> _REQUIRED ACTION_:
Every record below should be copied exactly, with the pictures left out.

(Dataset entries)

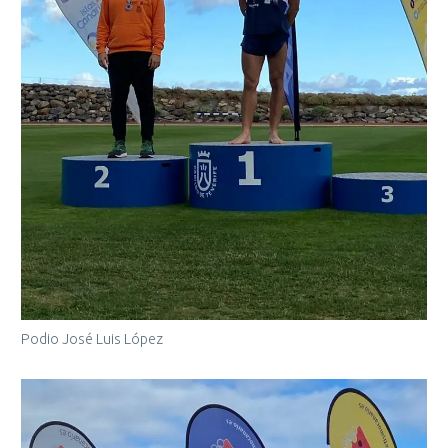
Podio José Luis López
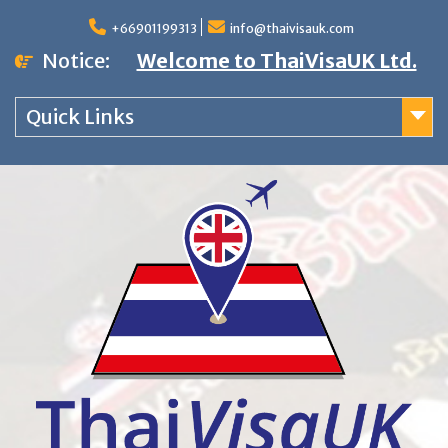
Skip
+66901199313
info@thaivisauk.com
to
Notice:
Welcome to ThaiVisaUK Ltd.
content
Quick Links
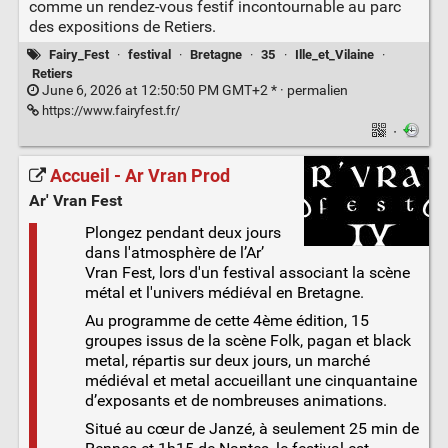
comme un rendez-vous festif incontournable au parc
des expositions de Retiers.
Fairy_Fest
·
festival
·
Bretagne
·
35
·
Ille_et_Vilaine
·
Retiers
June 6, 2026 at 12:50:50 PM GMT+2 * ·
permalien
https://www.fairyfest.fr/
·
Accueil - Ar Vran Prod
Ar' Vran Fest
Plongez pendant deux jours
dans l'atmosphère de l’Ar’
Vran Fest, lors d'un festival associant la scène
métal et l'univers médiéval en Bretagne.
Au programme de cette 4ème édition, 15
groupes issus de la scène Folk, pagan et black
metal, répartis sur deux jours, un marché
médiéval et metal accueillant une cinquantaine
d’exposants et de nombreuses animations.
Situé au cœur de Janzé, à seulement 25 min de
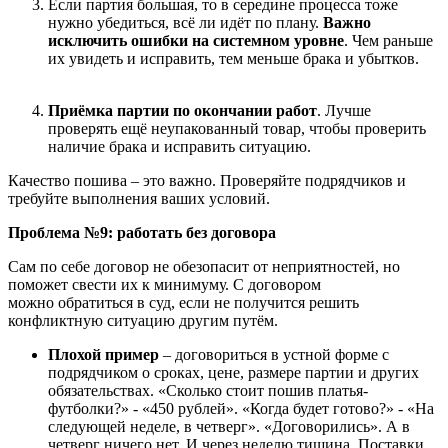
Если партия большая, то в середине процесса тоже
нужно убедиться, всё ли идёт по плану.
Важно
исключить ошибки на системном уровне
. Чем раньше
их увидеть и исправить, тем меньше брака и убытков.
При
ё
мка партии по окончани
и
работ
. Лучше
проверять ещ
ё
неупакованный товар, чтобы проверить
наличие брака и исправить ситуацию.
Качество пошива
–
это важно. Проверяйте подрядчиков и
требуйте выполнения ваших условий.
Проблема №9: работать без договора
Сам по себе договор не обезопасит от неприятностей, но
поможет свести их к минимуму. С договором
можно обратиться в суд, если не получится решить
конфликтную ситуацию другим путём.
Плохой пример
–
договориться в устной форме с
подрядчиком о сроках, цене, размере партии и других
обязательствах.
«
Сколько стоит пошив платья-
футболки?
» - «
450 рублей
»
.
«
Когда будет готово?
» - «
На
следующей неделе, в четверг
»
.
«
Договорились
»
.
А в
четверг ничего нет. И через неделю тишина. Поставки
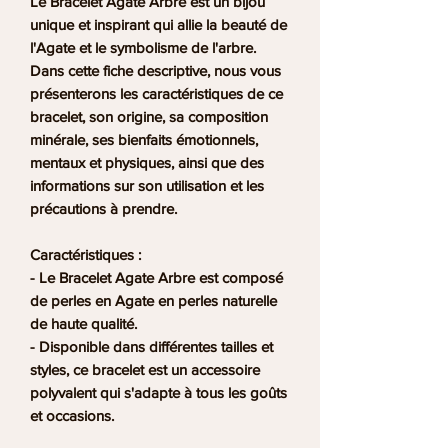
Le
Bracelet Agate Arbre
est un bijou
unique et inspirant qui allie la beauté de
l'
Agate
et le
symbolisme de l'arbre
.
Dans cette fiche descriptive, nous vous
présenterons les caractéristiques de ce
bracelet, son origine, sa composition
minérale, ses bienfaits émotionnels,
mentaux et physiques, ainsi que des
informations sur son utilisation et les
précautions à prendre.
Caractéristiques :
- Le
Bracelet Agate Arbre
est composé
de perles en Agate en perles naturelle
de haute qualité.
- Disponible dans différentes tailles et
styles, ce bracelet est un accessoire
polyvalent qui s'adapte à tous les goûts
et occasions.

> _WRITTEN RESPONSE_:
Podio José Luis López
Skip
+66901199313
info@thaivisauk.com
to
Notice:
Welcome to ThaiVisaUK Ltd.
content
Quick Links
comme un rendez-vous festif incontournable au parc
des expositions de Retiers.
Fairy_Fest
·
festival
·
Bretagne
·
35
·
Ille_et_Vilaine
·
Retiers
June 6, 2026 at 12:50:50 PM GMT+2 * ·
permalien
https://www.fairyfest.fr/
·
Accueil - Ar Vran Prod
Ar' Vran Fest
Plongez pendant deux jours
dans l'atmosphère de l’Ar’
Vran Fest, lors d'un festival associant la scène
métal et l'univers médiéval en Bretagne.
Au programme de cette 4ème édition, 15
groupes issus de la scène Folk, pagan et black
metal, répartis sur deux jours, un marché
médiéval et metal accueillant une cinquantaine
d’exposants et de nombreuses animations.
Situé au cœur de Janzé, à seulement 25 min de
Если партия большая, то в середине процесса тоже
нужно убедиться, всё ли идёт по плану.
Важно
исключить ошибки на системном уровне
. Чем раньше
их увидеть и исправить, тем меньше брака и убытков.
При
ё
мка партии по окончани
и
работ
. Лучше
проверять ещ
ё
неупакованный товар, чтобы проверить
наличие брака и исправить ситуацию.
Качество пошива
–
это важно. Проверяйте подрядчиков и
требуйте выполнения ваших условий.
Проблема №9: работать без договора
Сам по себе договор не обезопасит от неприятностей, но
поможет свести их к минимуму. С договором
можно обратиться в суд, если не получится решить
конфликтную ситуацию другим путём.
Плохой пример
–
договориться в устной форме с
подрядчиком о сроках, цене, размере партии и других
обязательствах.
«
Сколько стоит пошив платья-
футболки?
» - «
450 рублей
»
.
«
Когда будет готово?
» - «
На
следующей неделе, в четверг
»
.
«
Договорились
»
.
А в
четверг ничего нет. И через неделю тишина. Поставки
Le
Bracelet Agate Arbre
est un bijou
unique et inspirant qui allie la beauté de
l'
Agate
et le
symbolisme de l'arbre
.
Dans cette fiche descriptive, nous vous
présenterons les caractéristiques de ce
bracelet, son origine, sa composition
minérale, ses bienfaits émotionnels,
mentaux et physiques, ainsi que des
informations sur son utilisation et les
précautions à prendre.
Caractéristiques :
- Le
Bracelet Agate Arbre
est composé
de perles en Agate en perles naturelle
de haute qualité.
- Disponible dans différentes tailles et
styles, ce bracelet est un accessoire
polyvalent qui s'adapte à tous les goûts
et occasions.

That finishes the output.